Olan oldu, geçen geçti. Fakat asıl macera birkaç ay evvel başladı. Hayatına yeni bir yaşayış girdi. Her köşe başında bıraktığı yahut her köşe başında bir yenisine sarıldığı günlerine şimdi bir başka çeşidini daha ekler oldu. Kaç defa kendi kendine nasihat etmiştir:

-Yakışmaz sana bu Sabile, sen dokuz çocuk anası bir kadınsın. Bırak o içerde tık tık atanı dinleme! 

Nafile evvela şakadandı, sonra iş sahihe bindi.
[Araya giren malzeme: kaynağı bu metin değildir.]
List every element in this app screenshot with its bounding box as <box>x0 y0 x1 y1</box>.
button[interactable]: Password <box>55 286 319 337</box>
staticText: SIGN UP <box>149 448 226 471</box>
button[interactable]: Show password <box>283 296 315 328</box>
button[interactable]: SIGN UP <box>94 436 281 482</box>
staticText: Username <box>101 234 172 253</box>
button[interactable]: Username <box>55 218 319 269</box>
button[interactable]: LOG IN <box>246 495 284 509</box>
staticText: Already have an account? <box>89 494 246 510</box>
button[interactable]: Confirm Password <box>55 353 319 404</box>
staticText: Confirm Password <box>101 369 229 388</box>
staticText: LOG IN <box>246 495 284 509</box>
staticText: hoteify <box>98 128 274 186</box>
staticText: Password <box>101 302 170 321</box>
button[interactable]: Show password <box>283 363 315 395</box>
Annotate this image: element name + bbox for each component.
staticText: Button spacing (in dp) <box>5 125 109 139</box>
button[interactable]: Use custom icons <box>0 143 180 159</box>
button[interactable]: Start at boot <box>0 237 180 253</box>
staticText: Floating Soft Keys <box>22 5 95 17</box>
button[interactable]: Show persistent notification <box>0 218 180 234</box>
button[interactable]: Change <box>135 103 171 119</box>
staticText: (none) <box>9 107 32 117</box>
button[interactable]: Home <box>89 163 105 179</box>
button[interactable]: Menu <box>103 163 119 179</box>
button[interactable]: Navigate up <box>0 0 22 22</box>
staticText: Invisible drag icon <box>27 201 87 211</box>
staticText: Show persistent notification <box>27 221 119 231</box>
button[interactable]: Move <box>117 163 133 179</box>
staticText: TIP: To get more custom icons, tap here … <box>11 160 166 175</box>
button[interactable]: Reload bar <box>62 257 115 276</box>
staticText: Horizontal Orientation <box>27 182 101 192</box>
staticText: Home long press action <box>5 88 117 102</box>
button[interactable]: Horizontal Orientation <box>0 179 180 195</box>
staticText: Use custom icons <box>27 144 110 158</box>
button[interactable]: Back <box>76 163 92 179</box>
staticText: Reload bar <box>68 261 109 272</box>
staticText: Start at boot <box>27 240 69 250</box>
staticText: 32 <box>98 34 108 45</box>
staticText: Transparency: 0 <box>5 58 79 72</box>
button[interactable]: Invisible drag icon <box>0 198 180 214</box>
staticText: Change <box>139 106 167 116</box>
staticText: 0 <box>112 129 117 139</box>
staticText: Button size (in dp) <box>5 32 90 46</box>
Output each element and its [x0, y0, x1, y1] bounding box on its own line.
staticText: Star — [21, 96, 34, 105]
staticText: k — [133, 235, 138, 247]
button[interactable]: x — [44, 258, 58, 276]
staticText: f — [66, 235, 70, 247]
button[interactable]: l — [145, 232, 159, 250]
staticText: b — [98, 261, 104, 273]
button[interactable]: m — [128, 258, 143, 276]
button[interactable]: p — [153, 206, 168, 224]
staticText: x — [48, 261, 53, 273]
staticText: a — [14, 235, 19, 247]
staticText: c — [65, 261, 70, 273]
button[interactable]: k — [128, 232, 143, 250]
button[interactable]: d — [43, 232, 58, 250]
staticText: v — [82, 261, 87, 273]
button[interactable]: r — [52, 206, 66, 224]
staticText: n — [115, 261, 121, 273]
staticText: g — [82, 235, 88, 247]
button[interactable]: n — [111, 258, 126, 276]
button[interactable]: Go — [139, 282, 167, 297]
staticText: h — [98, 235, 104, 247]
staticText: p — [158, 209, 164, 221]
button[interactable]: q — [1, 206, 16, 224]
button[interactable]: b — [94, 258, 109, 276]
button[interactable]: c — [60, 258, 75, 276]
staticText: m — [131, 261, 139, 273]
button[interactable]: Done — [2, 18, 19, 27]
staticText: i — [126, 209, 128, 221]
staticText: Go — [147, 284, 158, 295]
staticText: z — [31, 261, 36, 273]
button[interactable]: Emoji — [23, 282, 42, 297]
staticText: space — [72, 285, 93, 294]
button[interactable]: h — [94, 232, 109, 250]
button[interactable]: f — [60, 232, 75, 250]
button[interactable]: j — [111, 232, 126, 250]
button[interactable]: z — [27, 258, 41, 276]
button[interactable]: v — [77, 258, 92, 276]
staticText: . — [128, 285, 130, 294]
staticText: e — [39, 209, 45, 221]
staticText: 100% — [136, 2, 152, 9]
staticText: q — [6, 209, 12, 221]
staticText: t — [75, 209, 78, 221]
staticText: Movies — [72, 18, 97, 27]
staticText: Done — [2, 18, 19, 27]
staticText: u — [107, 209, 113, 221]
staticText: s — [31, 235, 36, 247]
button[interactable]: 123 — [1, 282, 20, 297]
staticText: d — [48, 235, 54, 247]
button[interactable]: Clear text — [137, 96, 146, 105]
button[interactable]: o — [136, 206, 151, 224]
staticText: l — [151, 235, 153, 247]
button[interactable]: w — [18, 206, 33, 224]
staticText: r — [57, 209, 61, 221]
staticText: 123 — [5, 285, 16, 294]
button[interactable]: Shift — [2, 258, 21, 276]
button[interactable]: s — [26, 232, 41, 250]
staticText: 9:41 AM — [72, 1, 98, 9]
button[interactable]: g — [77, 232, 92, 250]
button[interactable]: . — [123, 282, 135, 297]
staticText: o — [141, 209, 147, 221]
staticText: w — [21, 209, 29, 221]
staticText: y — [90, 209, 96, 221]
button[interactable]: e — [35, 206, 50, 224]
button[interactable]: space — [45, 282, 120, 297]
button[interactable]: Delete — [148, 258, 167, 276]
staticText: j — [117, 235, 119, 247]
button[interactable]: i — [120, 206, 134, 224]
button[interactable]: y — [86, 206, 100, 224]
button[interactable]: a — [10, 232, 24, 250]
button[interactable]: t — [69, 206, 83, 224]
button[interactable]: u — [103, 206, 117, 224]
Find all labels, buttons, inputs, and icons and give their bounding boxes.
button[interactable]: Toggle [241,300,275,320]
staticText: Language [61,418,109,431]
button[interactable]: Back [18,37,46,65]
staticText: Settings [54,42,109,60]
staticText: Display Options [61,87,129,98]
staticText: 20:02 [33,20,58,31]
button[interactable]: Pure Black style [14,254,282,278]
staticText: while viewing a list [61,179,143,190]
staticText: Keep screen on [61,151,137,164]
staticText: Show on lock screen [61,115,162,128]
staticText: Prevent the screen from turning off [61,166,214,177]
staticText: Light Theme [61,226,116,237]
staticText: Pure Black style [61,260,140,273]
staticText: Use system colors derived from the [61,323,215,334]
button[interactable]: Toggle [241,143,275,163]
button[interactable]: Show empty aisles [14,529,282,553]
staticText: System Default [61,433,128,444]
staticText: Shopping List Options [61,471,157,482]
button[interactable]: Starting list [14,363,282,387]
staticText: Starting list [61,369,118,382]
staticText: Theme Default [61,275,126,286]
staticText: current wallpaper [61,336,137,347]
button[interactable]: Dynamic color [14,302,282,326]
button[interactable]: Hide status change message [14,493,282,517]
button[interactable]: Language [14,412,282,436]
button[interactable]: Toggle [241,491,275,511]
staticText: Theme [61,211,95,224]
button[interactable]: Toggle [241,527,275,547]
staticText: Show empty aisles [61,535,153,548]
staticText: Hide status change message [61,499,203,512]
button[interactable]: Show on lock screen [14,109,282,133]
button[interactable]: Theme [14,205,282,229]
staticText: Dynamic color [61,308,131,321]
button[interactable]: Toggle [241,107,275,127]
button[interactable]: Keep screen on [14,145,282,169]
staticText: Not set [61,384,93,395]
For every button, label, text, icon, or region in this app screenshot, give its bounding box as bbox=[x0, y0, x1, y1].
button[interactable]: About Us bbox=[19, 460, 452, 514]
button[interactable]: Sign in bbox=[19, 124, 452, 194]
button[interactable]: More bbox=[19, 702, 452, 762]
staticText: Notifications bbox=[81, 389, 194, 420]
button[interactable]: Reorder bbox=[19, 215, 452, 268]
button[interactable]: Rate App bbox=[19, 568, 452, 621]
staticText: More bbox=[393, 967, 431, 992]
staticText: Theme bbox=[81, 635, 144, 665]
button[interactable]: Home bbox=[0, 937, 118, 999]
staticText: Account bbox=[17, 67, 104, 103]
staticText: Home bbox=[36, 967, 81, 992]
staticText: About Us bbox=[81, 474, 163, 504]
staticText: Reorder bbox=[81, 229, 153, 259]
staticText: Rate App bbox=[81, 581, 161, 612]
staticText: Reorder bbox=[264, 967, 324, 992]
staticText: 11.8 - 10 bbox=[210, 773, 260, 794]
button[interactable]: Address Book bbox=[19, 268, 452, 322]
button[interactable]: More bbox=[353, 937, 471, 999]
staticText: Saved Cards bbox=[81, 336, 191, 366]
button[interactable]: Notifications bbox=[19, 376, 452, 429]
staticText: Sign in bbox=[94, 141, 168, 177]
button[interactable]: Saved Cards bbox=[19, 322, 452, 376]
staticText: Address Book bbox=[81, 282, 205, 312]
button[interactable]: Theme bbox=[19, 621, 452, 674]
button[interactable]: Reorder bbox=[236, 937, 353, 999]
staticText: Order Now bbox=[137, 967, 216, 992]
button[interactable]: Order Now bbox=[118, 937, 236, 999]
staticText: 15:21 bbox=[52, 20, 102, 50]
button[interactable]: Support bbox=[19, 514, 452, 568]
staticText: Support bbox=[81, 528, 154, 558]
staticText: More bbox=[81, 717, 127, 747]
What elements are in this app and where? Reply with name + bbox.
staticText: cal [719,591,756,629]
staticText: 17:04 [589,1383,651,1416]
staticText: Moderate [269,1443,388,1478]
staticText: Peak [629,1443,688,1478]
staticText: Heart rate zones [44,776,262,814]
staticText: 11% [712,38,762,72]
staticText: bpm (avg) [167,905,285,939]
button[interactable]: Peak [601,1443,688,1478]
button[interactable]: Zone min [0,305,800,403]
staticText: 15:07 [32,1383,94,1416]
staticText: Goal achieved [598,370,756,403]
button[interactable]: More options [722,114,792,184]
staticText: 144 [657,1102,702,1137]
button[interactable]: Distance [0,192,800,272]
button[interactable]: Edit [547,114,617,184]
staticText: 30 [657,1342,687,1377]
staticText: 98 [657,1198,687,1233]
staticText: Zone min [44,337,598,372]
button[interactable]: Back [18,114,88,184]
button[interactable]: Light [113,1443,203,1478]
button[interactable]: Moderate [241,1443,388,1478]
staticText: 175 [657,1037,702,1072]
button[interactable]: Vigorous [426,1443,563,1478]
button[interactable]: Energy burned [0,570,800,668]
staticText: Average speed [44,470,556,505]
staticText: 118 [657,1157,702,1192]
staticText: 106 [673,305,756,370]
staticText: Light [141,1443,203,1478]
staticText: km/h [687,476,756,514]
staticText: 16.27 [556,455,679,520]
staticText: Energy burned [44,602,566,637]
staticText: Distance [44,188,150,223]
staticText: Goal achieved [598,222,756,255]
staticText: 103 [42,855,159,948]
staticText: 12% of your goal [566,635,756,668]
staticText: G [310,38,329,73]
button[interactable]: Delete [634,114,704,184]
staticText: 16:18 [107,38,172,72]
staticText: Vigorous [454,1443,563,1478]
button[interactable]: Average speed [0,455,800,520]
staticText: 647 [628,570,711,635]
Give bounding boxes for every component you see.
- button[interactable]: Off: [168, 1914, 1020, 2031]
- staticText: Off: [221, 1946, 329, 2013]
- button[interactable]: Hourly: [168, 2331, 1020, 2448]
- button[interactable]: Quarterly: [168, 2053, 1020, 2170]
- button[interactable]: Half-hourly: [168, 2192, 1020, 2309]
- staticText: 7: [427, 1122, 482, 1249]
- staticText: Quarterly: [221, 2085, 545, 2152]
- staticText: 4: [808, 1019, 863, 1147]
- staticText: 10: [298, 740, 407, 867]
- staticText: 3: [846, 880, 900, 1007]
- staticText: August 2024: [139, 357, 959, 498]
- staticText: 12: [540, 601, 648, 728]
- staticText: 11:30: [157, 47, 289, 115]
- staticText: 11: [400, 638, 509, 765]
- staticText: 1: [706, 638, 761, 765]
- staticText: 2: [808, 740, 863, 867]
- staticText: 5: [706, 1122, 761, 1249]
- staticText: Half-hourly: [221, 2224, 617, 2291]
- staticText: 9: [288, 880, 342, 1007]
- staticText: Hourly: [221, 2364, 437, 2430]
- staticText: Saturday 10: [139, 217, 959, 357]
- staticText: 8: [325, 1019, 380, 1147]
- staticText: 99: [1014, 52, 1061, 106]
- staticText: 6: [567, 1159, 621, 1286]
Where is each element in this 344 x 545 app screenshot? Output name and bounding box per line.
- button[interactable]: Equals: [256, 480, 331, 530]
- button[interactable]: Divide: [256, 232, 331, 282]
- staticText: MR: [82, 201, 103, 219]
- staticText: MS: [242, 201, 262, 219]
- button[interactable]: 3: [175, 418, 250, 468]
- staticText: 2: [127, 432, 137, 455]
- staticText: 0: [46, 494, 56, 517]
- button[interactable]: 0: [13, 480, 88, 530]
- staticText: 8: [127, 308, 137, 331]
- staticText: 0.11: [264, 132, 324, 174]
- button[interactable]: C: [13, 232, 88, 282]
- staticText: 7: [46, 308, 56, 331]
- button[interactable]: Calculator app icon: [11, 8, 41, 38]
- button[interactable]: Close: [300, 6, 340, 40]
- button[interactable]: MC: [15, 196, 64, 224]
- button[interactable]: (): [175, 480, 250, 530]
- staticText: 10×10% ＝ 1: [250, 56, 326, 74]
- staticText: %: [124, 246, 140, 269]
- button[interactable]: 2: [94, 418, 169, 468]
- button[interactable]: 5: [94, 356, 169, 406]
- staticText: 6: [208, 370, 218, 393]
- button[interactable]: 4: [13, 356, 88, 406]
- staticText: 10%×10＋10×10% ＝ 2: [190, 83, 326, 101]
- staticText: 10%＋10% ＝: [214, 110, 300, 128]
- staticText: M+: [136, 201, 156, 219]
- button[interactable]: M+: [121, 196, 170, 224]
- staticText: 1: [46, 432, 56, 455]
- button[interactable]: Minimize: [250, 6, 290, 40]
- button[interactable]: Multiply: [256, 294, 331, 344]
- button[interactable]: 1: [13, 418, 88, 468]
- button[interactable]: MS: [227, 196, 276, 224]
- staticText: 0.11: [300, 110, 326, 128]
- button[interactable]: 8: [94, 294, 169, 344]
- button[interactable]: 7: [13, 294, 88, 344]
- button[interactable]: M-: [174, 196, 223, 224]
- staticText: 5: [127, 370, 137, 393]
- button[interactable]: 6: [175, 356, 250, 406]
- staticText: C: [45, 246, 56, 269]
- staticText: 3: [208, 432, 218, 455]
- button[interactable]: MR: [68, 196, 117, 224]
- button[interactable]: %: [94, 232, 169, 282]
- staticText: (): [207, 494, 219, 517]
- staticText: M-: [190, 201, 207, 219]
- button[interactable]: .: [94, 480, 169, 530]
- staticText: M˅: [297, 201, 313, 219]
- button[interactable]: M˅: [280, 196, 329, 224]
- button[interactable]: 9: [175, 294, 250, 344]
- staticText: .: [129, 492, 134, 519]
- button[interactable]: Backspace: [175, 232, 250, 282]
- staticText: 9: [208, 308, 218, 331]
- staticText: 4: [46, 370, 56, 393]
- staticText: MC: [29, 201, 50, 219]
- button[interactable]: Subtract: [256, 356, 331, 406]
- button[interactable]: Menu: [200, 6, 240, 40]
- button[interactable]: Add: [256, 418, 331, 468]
Genç yakışıklı birisine tutuluverdi. Elinde mi sanki? Çekip çeviremedi gönlünü, ne yapsın? Kime anlatsın? Oldu bir kere. Elinde ise sen ayır, sen kopar bakalım nasıl ayıracaksın, nasıl koparacaksın? Onu kandırıp da bir gecede hakkından geldiklerinde bile bu içten gıcıklanışları duymamış, böyle bir ateş çemberinde kalmamıştı. Sevmek muhakkak buydu işte. Yüzünün pütürlüğü, vücudunun eğriliği kalmadı artık. Yürüyüşünü de düzeltti. Bir tuhaf oldu. Bunu nasıl söylesin size? 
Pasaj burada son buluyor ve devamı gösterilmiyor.